Hardware-based failover changes the hardware forwarding tables after a hardware-detectable link failure, most likely loss-of-light or transceiver-reported link fault. Forwarding hardware cannot do extensive calculations; the alternate paths are thus usually pre-programmed (more details below).
Software-based failover can act on link or node failures, including byzantine failures on a path between two forwarding engines as detected by BFD or similar protocols. It can involve selecting alternate routes provided by another routing protocol – including floating static routes – and extensive reprogramming of forwarding tables.
However, keep in mind that on modern CPUs the reprogramming of forwarding tables might take longer than the time a routing protocol needs to do its job, so it might not make sense to make software-based failover too complex… unless of course your hardware supports Prefix Independent Convergence (the ability to update next hops for a set of prefixes).
Hardware details are extremely hard to come by. Most high-speed switching silicon is either designed in-house by networking vendors or covered by impenetrable NDAs (an astonishing state of affairs considering how everyone loves to praise the virtues of open-everything).
Sometimes a vendor using third-party merchant silicon decides to spill some of the beans like Cisco did describing ASR 9000 behavior. While those documents are fun to read, to understand the fundamentals we often don’t need more than a high-level overview like what Lukas Krattiger sent me. As always, all the good stuff is his, and all the errors are mine.
Equal Cost Multi-Path (ECMP) is a function available in routing protocols that is supported natively in most routing platforms. It results in having multiple next-hops for a prefix (IP prefix or MAC address).
Routing protocol ECMP is driving the Routing Information Base (RIB, routing table), generally based in control-plane/CPU. Forwarding Information Base (FIB), the data-plane/ASIC-based part, is a different part of the story. If you support ECMP in the control plane doesn’t necessarily mean that you have ECMP programmed in the data plane.
We need to understand that Equal Cost Multipath (ECMP), Unequal Cost Multipath (UCMP), Loop Free Alternate (LFA) or Fast Reroute (FRR) are ways to influence the RIB and, if supported, tell the FIB what to program for forwarding. In order to make this happen, FIB needs functionality to support this, most commonly ECMP groups, Recursive Next Hops (RNH) used by protocols like BGP, and directly-connected next hops (CNH) aka adjacencies.

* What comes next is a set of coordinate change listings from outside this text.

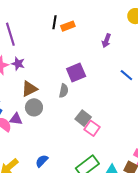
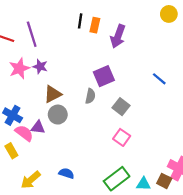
orange rectangle: (68, 26) -> (95, 25), turned -56
purple arrow: (106, 41) -> (118, 36), moved, size x1.5
gray square: (83, 118) -> (121, 107), moved
blue semicircle: (42, 161) -> (66, 173), turned 64

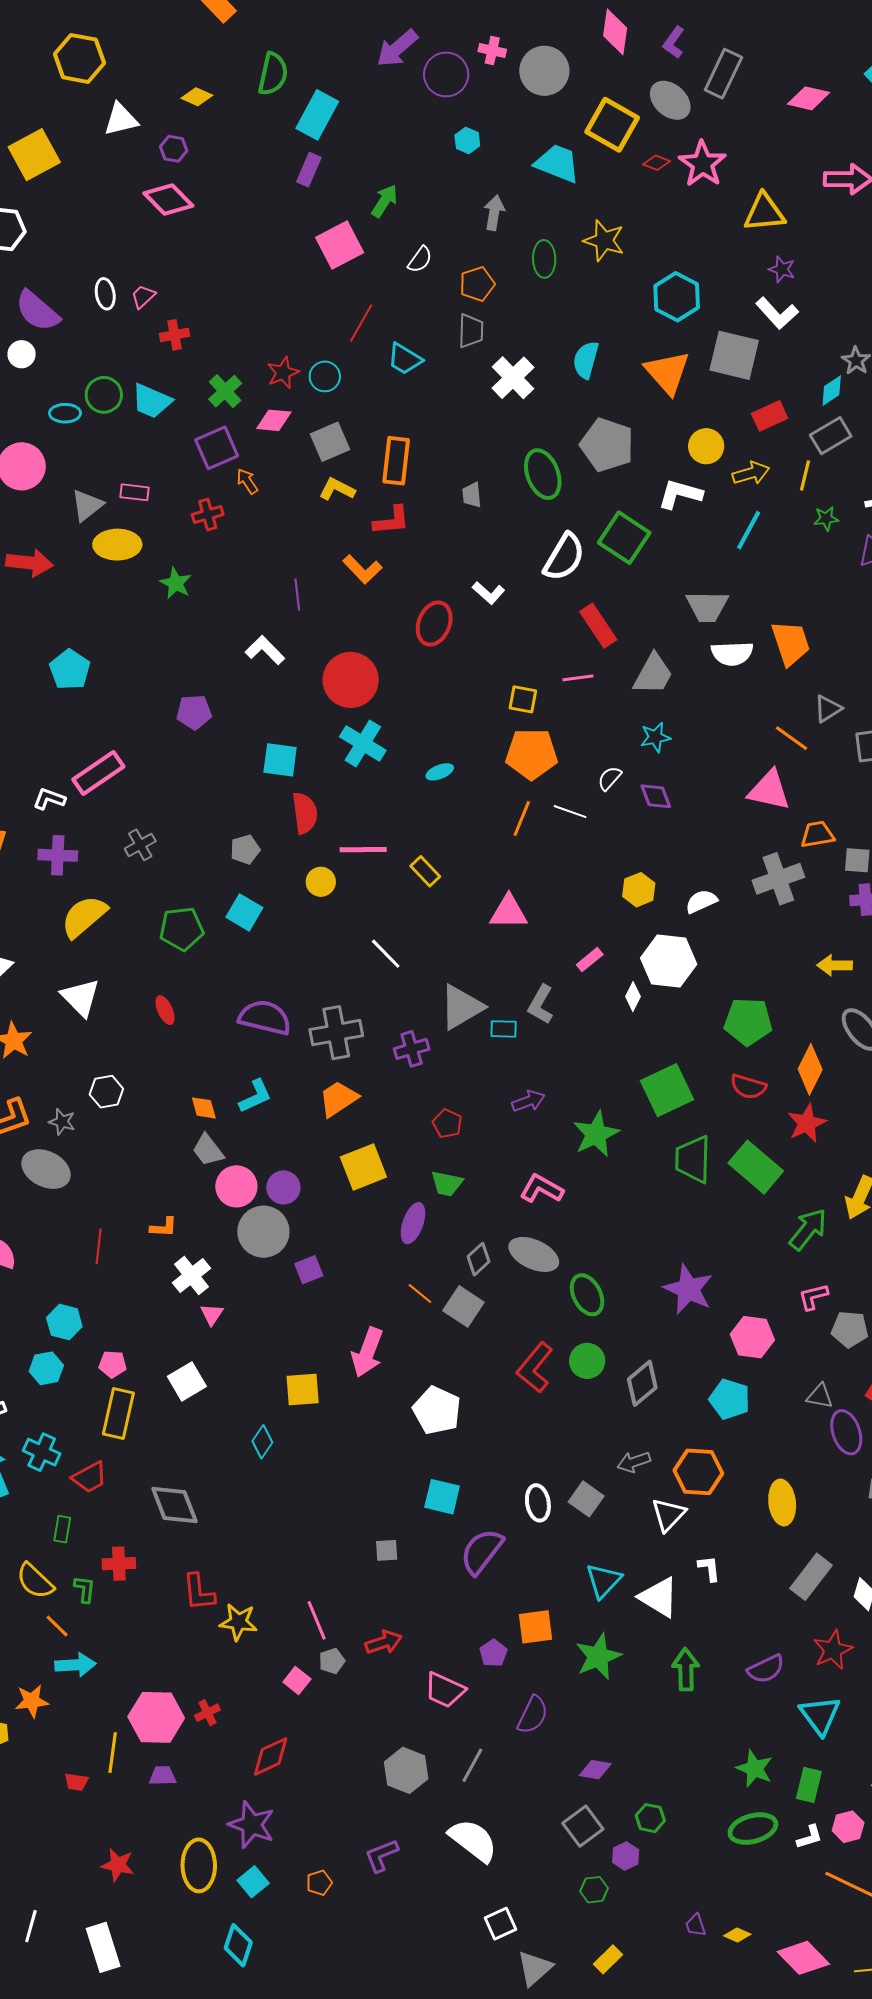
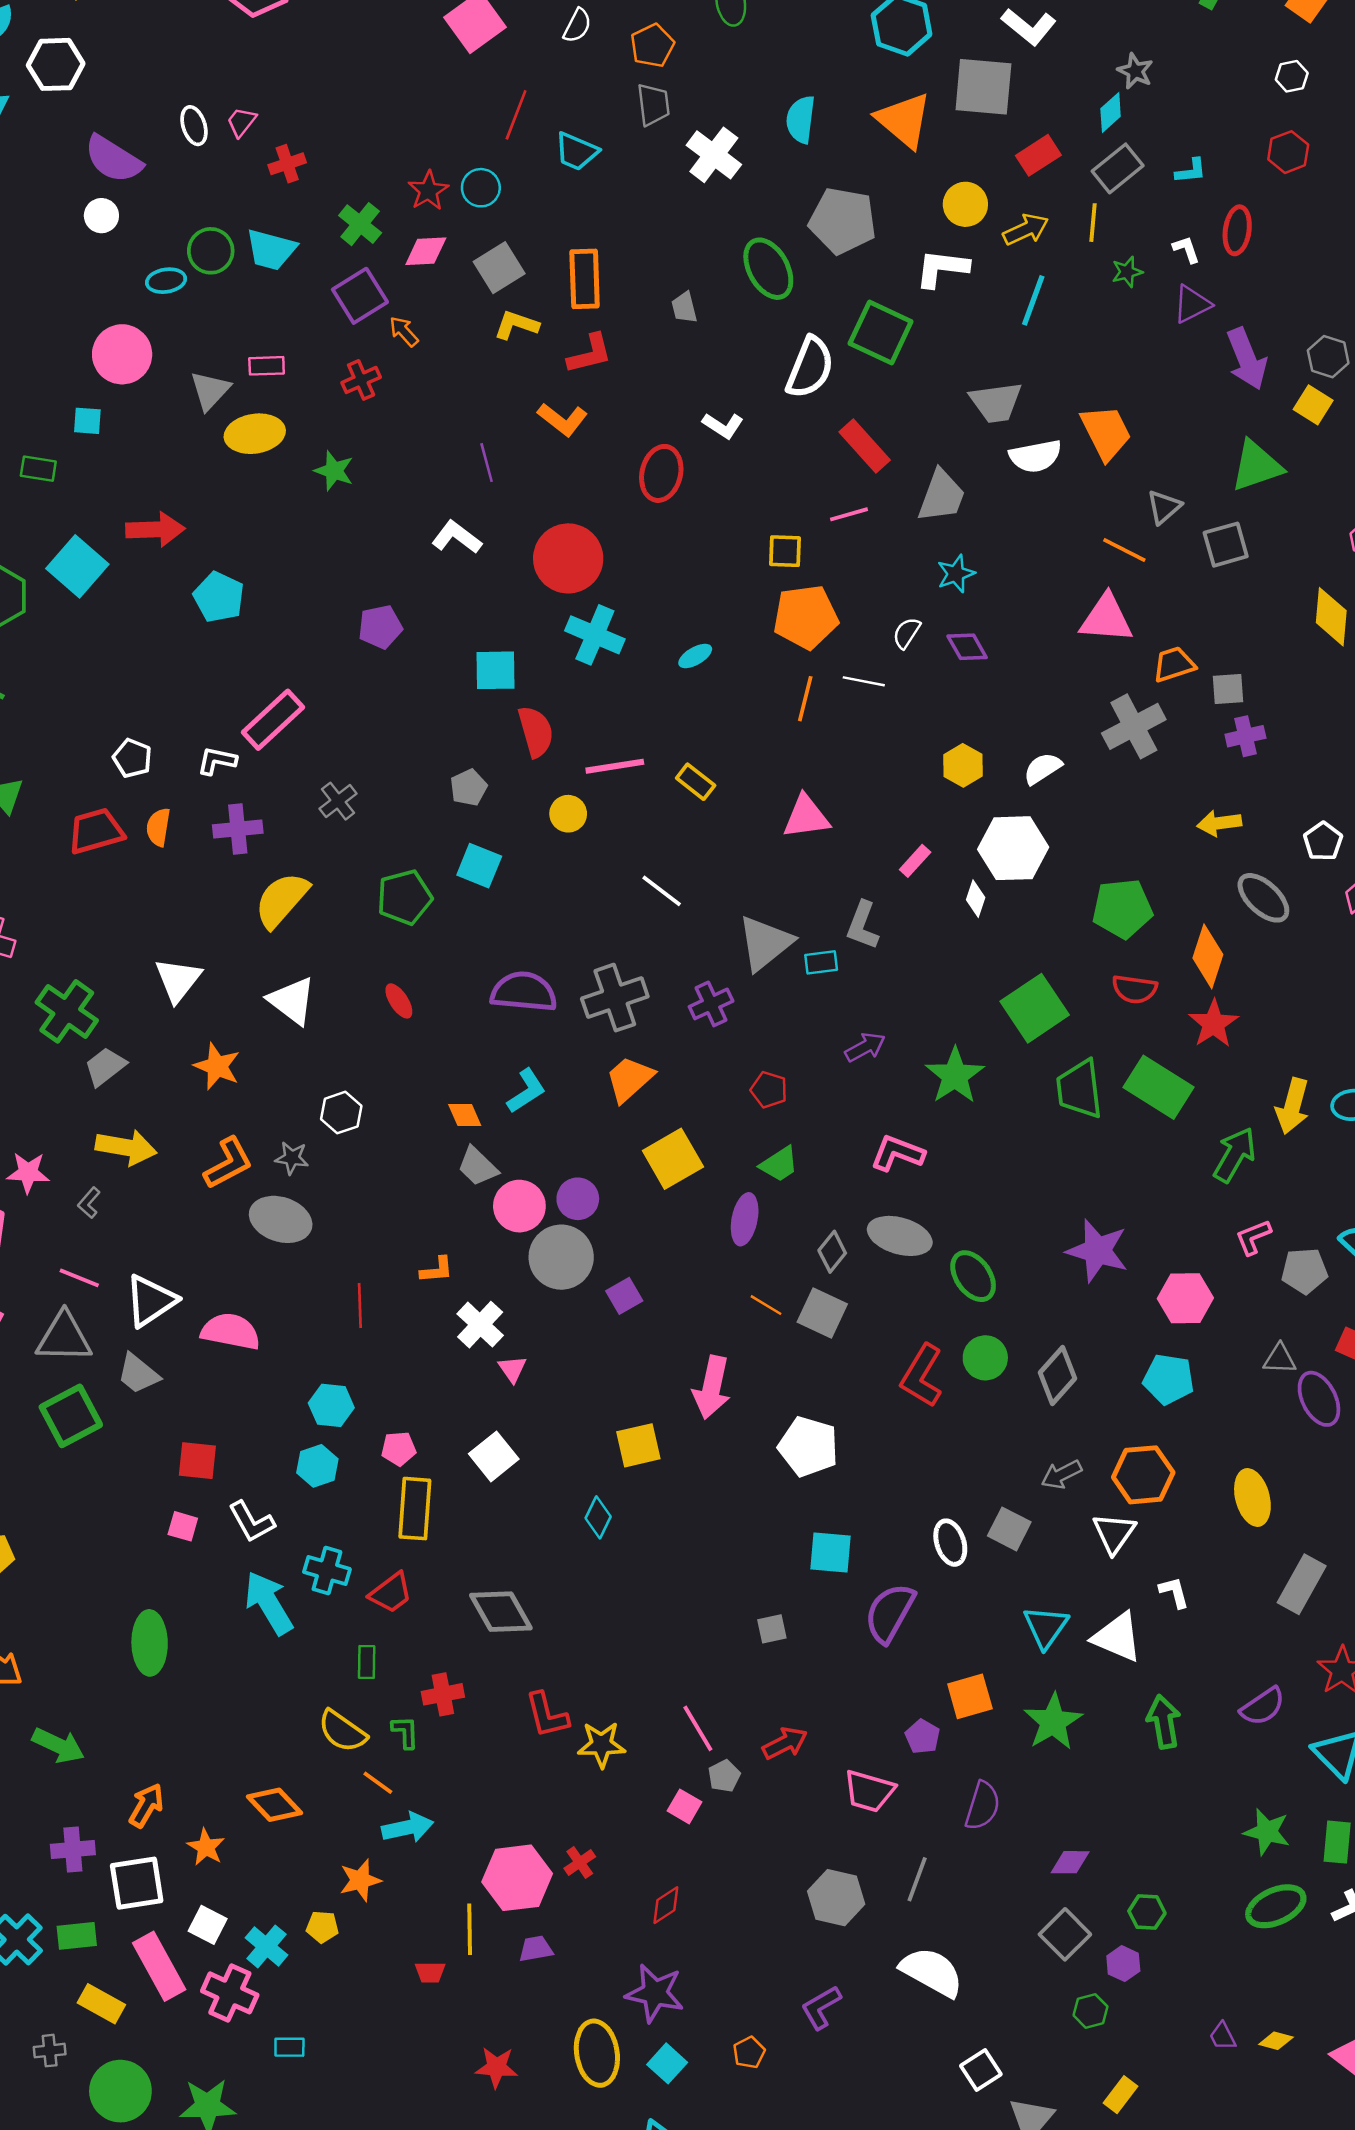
red arrow: (29, 563) -> (155, 529), moved
green trapezoid: (447, 1184) -> (779, 1164), turned -36
red diamond: (271, 1756) -> (666, 1905), size x0.7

Our expectation is that ECMP fast failover is always fast and consistent, but in fact, it’s usually Prefix Independent Convergence (PIC) which delivers this. To make matters even more complex, we have PIC Core (recursive next-hop resolution in a ECMP network) and PIC Edge (backup routes)
So three points become important when evaluating a solution:
- Routing protocol functionality;
- Programming RIB and FIB
- Forwarding hierarchies available and used in the FIB itself (ECMP, PIC, RNH, CNH).
If you rely only on routing protocols and techniques like FRR, LFA. routing protocol ECMP, you will not achieve faster convergence as the hardware must be re-programmed after every change has been evaluated. If you move groupings, hierarchies, and resolution checks into the hardware, you can achieve this much, much faster.
In simple terms, if you are using ECMP in the FIB, and a link to a next hop fails, there is no change to the prefix. A member of the ECMP group (directly connected or recursive) will be removed as it is not reachable anymore. Once a routing protocols learns about the topology change, most likely much later than the FIB can react, then it will start recalculating your routing topology and this can take time.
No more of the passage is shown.